## Problem statement
Go to the line that contains "Hotel Ar Tur ubicado en la". Restate that line and each one after it exactly, through the end of the records, without pictures.

Page-level text extractions
◆ ◆ ◆ ◆

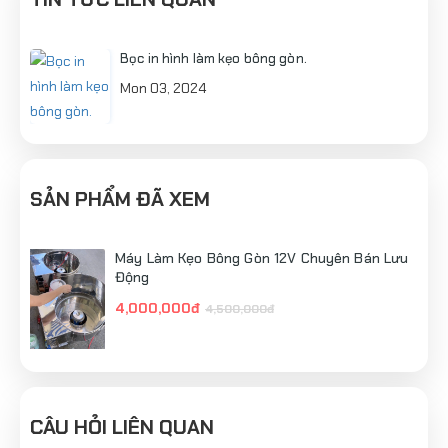
Bọc in hình làm kẹo bông gòn.
Mon 03, 2024
SẢN PHẨM ĐÃ XEM
Máy Làm Kẹo Bông Gòn 12V Chuyên Bán Lưu
Động
4,000,000đ
4,500,000đ
CÂU HỎI LIÊN QUAN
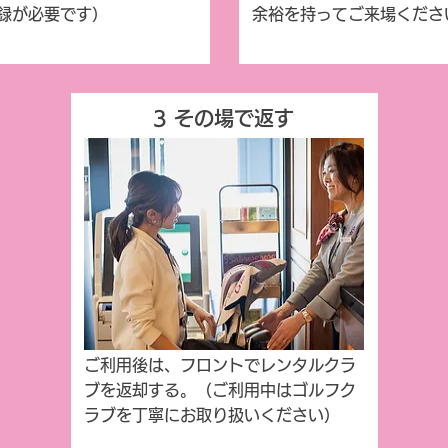
録が必要です）
余裕を持ってご来場くださ
3 その場で返す
ご利用後は、フロントでレンタルクラ
ブを返却する。（ご利用中はゴルフク
ラブを丁寧にお取り扱いください）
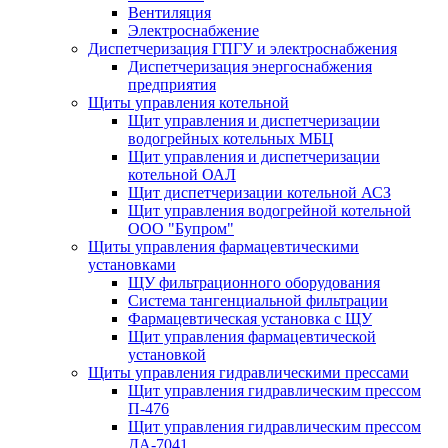
Вентиляция
Электроснабжение
Диспетчеризация ГПГУ и электроснабжения
Диспетчеризация энергоснабжения
предприятия
Щиты управления котельной
Щит управления и диспетчеризации
водогрейных котельных МБЦ
Щит управления и диспетчеризации
котельной ОАЛ
Щит диспетчеризации котельной АСЗ
Щит управления водогрейной котельной
ООО "Бупром"
Щиты управления фармацевтическими
установками
ЩУ фильтрационного оборудования
Система тангенциальной фильтрации
Фармацевтическая установка с ЩУ
Щит управления фармацевтической
установкой
Щиты управления гидравлическими прессами
Щит управления гидравлическим прессом
П-476
Щит управления гидравлическим прессом
ДА-7041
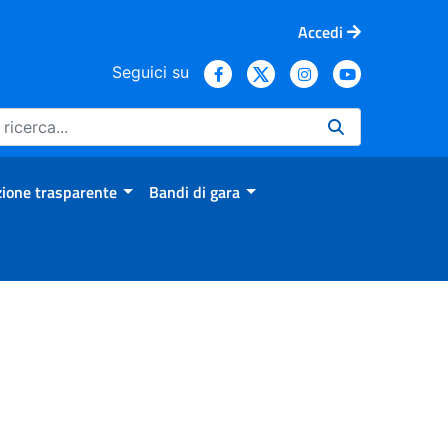
Accedi
Seguici su
ione trasparente
Bandi di gara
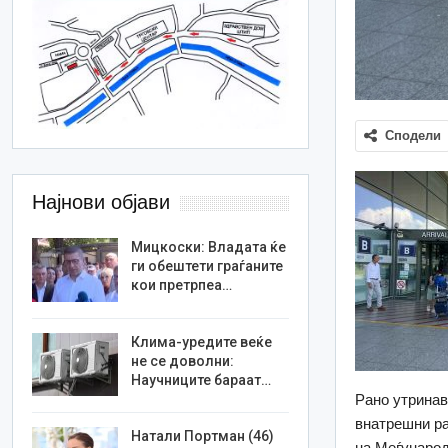
Сподели
Најнови објави
Мицкоски: Владата ќе
ги обештети граѓаните
кои претрпеа…
Клима-уредите веќе
не се доволни:
Научниците бараат…
Рано утрина
внатрешни ра
Натали Портман (46)
на Меѓународ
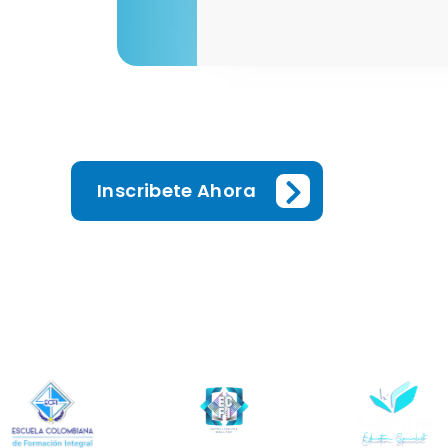
Inscribete Ahora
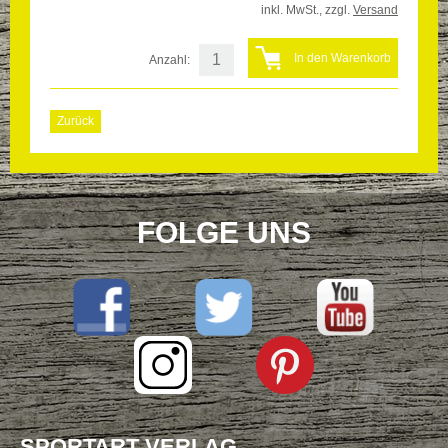
inkl. MwSt., zzgl.
Versand
Anzahl:
Zurück
FOLGE UNS
SPORTART VERLAG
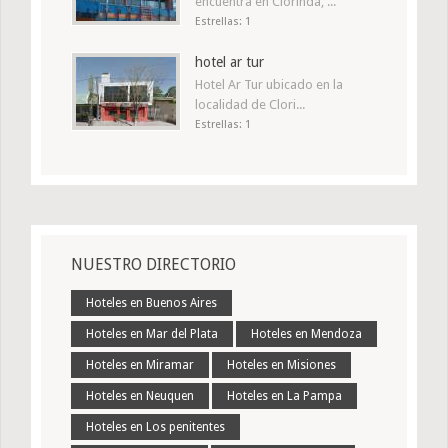
encuentra en Clorinda, ...
Estrellas: 1
hotel ar tur
Hotel Ar Tur ubicado en la
localidad de Clori...
Estrellas: 1
NUESTRO DIRECTORIO
Hoteles en Buenos Aires
Hoteles en Mar del Plata
Hoteles en Mendoza
Hoteles en Miramar
Hoteles en Misiones
Hoteles en Neuquen
Hoteles en La Pampa
Hoteles en Los penitentes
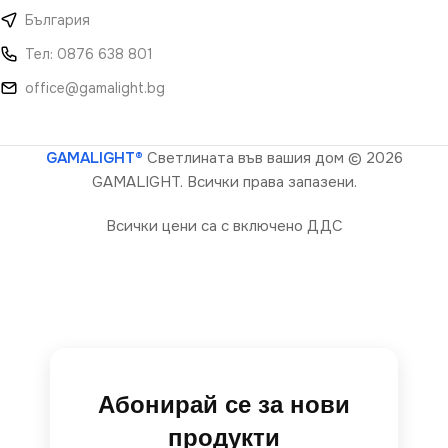
България
Тел: 0876 638 801
office@gamalight.bg
GAMALIGHT®
Светлината във вашия дом
© 2026
GAMALIGHT. Всички права запазени.
Всички цени са с включено ДДС
Абонирай се за нови
продукти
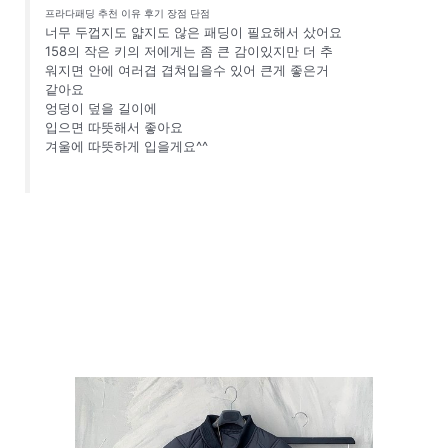
프라다패딩 추천 이유 후기 장점 단점
너무 두껍지도 얇지도 않은 패딩이 필요해서 샀어요
158의 작은 키의 저에게는 좀 큰 감이있지만 더 추
워지면 안에 여러겹 겹쳐입을수 있어 큰게 좋은거
같아요
엉덩이 덮을 길이에
입으면 따뜻해서 좋아요
겨울에 따뜻하게 입을게요^^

◆ ◆ ◆ ◆

## Task answer
Hotel Ar Tur ubicado en la
localidad de Clori...
Estrellas: 1
NUESTRO DIRECTORIO
Hoteles en Buenos Aires
Hoteles en Mar del Plata
Hoteles en Mendoza
Hoteles en Miramar
Hoteles en Misiones
Hoteles en Neuquen
Hoteles en La Pampa
Hoteles en Los penitentes
България
Тел: 0876 638 801
office@gamalight.bg
GAMALIGHT®
Светлината във вашия дом
© 2026
GAMALIGHT. Всички права запазени.
Всички цени са с включено ДДС
Абонирай се за нови
продукти
프라다패딩 추천 이유 후기 장점 단점
너무 두껍지도 얇지도 않은 패딩이 필요해서 샀어요
158의 작은 키의 저에게는 좀 큰 감이있지만 더 추
워지면 안에 여러겹 겹쳐입을수 있어 큰게 좋은거
같아요
엉덩이 덮을 길이에
입으면 따뜻해서 좋아요
겨울에 따뜻하게 입을게요^^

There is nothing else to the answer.